[Excerpts from a dataset]
======
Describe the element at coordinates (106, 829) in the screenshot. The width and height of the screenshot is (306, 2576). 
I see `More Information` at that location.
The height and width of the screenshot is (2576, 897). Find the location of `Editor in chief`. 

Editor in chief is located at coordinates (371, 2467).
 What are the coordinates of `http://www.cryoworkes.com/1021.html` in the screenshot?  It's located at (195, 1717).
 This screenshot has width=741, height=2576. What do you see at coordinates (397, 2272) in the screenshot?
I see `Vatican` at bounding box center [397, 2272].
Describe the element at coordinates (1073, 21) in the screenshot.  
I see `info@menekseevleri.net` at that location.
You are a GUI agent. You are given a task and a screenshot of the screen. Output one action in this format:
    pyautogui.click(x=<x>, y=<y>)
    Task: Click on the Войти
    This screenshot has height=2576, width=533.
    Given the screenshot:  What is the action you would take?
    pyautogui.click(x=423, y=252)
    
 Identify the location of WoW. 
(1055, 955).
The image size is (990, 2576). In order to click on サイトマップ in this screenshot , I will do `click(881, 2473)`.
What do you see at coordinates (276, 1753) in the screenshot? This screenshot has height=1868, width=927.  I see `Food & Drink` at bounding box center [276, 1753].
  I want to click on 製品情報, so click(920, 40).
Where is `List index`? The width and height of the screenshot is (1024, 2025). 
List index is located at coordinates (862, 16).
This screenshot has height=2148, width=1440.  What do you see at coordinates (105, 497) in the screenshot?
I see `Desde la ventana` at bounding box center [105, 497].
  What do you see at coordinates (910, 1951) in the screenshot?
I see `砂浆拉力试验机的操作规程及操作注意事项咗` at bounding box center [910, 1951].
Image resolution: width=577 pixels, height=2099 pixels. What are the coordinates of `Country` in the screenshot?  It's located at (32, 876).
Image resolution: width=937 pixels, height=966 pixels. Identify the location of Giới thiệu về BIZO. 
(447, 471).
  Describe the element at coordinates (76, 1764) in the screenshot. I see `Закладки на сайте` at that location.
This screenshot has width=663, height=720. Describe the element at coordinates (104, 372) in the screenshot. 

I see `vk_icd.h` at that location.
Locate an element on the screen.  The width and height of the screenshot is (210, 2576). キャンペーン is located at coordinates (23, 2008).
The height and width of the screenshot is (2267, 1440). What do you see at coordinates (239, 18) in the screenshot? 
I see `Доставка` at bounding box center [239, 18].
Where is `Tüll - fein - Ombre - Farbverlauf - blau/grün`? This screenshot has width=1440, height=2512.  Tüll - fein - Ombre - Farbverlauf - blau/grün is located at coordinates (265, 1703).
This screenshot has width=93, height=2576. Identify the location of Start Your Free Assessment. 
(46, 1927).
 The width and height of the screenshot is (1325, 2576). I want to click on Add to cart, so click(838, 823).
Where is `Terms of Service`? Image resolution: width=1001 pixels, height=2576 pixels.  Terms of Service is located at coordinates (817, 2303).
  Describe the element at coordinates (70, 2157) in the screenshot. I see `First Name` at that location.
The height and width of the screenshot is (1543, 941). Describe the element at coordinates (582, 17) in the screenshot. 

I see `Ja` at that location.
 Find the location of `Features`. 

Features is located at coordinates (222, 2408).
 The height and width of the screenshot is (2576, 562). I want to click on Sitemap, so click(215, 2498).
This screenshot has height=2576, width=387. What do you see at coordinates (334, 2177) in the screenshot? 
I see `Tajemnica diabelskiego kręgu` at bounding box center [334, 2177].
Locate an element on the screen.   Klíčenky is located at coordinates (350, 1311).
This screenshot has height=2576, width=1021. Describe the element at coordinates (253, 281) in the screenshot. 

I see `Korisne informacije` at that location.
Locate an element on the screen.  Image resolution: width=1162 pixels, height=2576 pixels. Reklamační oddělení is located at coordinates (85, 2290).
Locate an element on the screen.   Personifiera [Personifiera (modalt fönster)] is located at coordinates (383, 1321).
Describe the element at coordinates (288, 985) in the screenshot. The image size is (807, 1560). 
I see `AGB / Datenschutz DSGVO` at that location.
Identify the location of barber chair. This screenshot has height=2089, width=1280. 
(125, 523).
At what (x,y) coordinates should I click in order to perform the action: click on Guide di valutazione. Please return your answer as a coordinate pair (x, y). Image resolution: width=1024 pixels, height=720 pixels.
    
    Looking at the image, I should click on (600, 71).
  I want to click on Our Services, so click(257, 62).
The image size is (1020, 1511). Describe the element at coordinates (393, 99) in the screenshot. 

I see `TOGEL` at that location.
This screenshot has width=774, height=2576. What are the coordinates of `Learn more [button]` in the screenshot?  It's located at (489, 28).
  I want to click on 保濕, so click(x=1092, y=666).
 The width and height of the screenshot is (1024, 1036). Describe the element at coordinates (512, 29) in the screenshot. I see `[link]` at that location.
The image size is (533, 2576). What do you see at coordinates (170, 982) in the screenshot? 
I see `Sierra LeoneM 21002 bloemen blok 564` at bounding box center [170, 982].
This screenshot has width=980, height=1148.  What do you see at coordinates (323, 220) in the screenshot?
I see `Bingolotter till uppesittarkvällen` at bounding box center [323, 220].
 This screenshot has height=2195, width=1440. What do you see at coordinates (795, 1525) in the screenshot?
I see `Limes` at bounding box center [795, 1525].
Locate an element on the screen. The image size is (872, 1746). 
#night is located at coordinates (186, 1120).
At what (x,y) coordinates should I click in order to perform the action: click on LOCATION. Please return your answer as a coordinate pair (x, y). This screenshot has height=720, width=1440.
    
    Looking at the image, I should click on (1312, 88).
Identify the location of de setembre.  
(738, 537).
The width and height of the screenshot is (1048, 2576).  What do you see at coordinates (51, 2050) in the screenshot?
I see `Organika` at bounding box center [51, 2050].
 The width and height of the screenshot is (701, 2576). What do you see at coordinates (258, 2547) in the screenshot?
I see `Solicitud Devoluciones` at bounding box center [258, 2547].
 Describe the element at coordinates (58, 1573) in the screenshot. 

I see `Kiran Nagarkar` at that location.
======
> **TO DO**: Set down every entry again, word for word.

> **SOLUTION FOR THIS TASK**:
Describe the element at coordinates (106, 829) in the screenshot. The width and height of the screenshot is (306, 2576). 
I see `More Information` at that location.
The height and width of the screenshot is (2576, 897). Find the location of `Editor in chief`. 

Editor in chief is located at coordinates (371, 2467).
 What are the coordinates of `http://www.cryoworkes.com/1021.html` in the screenshot?  It's located at (195, 1717).
 This screenshot has width=741, height=2576. What do you see at coordinates (397, 2272) in the screenshot?
I see `Vatican` at bounding box center [397, 2272].
Describe the element at coordinates (1073, 21) in the screenshot.  
I see `info@menekseevleri.net` at that location.
You are a GUI agent. You are given a task and a screenshot of the screen. Output one action in this format:
    pyautogui.click(x=<x>, y=<y>)
    Task: Click on the Войти
    This screenshot has height=2576, width=533.
    Given the screenshot:  What is the action you would take?
    pyautogui.click(x=423, y=252)
    
 Identify the location of WoW. 
(1055, 955).
The image size is (990, 2576). In order to click on サイトマップ in this screenshot , I will do `click(881, 2473)`.
What do you see at coordinates (276, 1753) in the screenshot? This screenshot has height=1868, width=927.  I see `Food & Drink` at bounding box center [276, 1753].
  I want to click on 製品情報, so click(920, 40).
Where is `List index`? The width and height of the screenshot is (1024, 2025). 
List index is located at coordinates (862, 16).
This screenshot has height=2148, width=1440.  What do you see at coordinates (105, 497) in the screenshot?
I see `Desde la ventana` at bounding box center [105, 497].
  What do you see at coordinates (910, 1951) in the screenshot?
I see `砂浆拉力试验机的操作规程及操作注意事项咗` at bounding box center [910, 1951].
Image resolution: width=577 pixels, height=2099 pixels. What are the coordinates of `Country` in the screenshot?  It's located at (32, 876).
Image resolution: width=937 pixels, height=966 pixels. Identify the location of Giới thiệu về BIZO. 
(447, 471).
  Describe the element at coordinates (76, 1764) in the screenshot. I see `Закладки на сайте` at that location.
This screenshot has width=663, height=720. Describe the element at coordinates (104, 372) in the screenshot. 

I see `vk_icd.h` at that location.
Locate an element on the screen.  The width and height of the screenshot is (210, 2576). キャンペーン is located at coordinates (23, 2008).
The height and width of the screenshot is (2267, 1440). What do you see at coordinates (239, 18) in the screenshot? 
I see `Доставка` at bounding box center [239, 18].
Where is `Tüll - fein - Ombre - Farbverlauf - blau/grün`? This screenshot has width=1440, height=2512.  Tüll - fein - Ombre - Farbverlauf - blau/grün is located at coordinates (265, 1703).
This screenshot has width=93, height=2576. Identify the location of Start Your Free Assessment. 
(46, 1927).
 The width and height of the screenshot is (1325, 2576). I want to click on Add to cart, so click(838, 823).
Where is `Terms of Service`? Image resolution: width=1001 pixels, height=2576 pixels.  Terms of Service is located at coordinates (817, 2303).
  Describe the element at coordinates (70, 2157) in the screenshot. I see `First Name` at that location.
The height and width of the screenshot is (1543, 941). Describe the element at coordinates (582, 17) in the screenshot. 

I see `Ja` at that location.
 Find the location of `Features`. 

Features is located at coordinates (222, 2408).
 The height and width of the screenshot is (2576, 562). I want to click on Sitemap, so click(215, 2498).
This screenshot has height=2576, width=387. What do you see at coordinates (334, 2177) in the screenshot? 
I see `Tajemnica diabelskiego kręgu` at bounding box center [334, 2177].
Locate an element on the screen.   Klíčenky is located at coordinates (350, 1311).
This screenshot has height=2576, width=1021. Describe the element at coordinates (253, 281) in the screenshot. 

I see `Korisne informacije` at that location.
Locate an element on the screen.  Image resolution: width=1162 pixels, height=2576 pixels. Reklamační oddělení is located at coordinates (85, 2290).
Locate an element on the screen.   Personifiera [Personifiera (modalt fönster)] is located at coordinates (383, 1321).
Describe the element at coordinates (288, 985) in the screenshot. The image size is (807, 1560). 
I see `AGB / Datenschutz DSGVO` at that location.
Identify the location of barber chair. This screenshot has height=2089, width=1280. 
(125, 523).
At what (x,y) coordinates should I click in order to perform the action: click on Guide di valutazione. Please return your answer as a coordinate pair (x, y). Image resolution: width=1024 pixels, height=720 pixels.
    
    Looking at the image, I should click on (600, 71).
  I want to click on Our Services, so click(257, 62).
The image size is (1020, 1511). Describe the element at coordinates (393, 99) in the screenshot. 

I see `TOGEL` at that location.
This screenshot has width=774, height=2576. What are the coordinates of `Learn more [button]` in the screenshot?  It's located at (489, 28).
  I want to click on 保濕, so click(x=1092, y=666).
 The width and height of the screenshot is (1024, 1036). Describe the element at coordinates (512, 29) in the screenshot. I see `[link]` at that location.
The image size is (533, 2576). What do you see at coordinates (170, 982) in the screenshot? 
I see `Sierra LeoneM 21002 bloemen blok 564` at bounding box center [170, 982].
This screenshot has width=980, height=1148.  What do you see at coordinates (323, 220) in the screenshot?
I see `Bingolotter till uppesittarkvällen` at bounding box center [323, 220].
 This screenshot has height=2195, width=1440. What do you see at coordinates (795, 1525) in the screenshot?
I see `Limes` at bounding box center [795, 1525].
Locate an element on the screen. The image size is (872, 1746). 
#night is located at coordinates (186, 1120).
At what (x,y) coordinates should I click in order to perform the action: click on LOCATION. Please return your answer as a coordinate pair (x, y). This screenshot has height=720, width=1440.
    
    Looking at the image, I should click on (1312, 88).
Identify the location of de setembre.  
(738, 537).
The width and height of the screenshot is (1048, 2576).  What do you see at coordinates (51, 2050) in the screenshot?
I see `Organika` at bounding box center [51, 2050].
 The width and height of the screenshot is (701, 2576). What do you see at coordinates (258, 2547) in the screenshot?
I see `Solicitud Devoluciones` at bounding box center [258, 2547].
 Describe the element at coordinates (58, 1573) in the screenshot. 

I see `Kiran Nagarkar` at that location.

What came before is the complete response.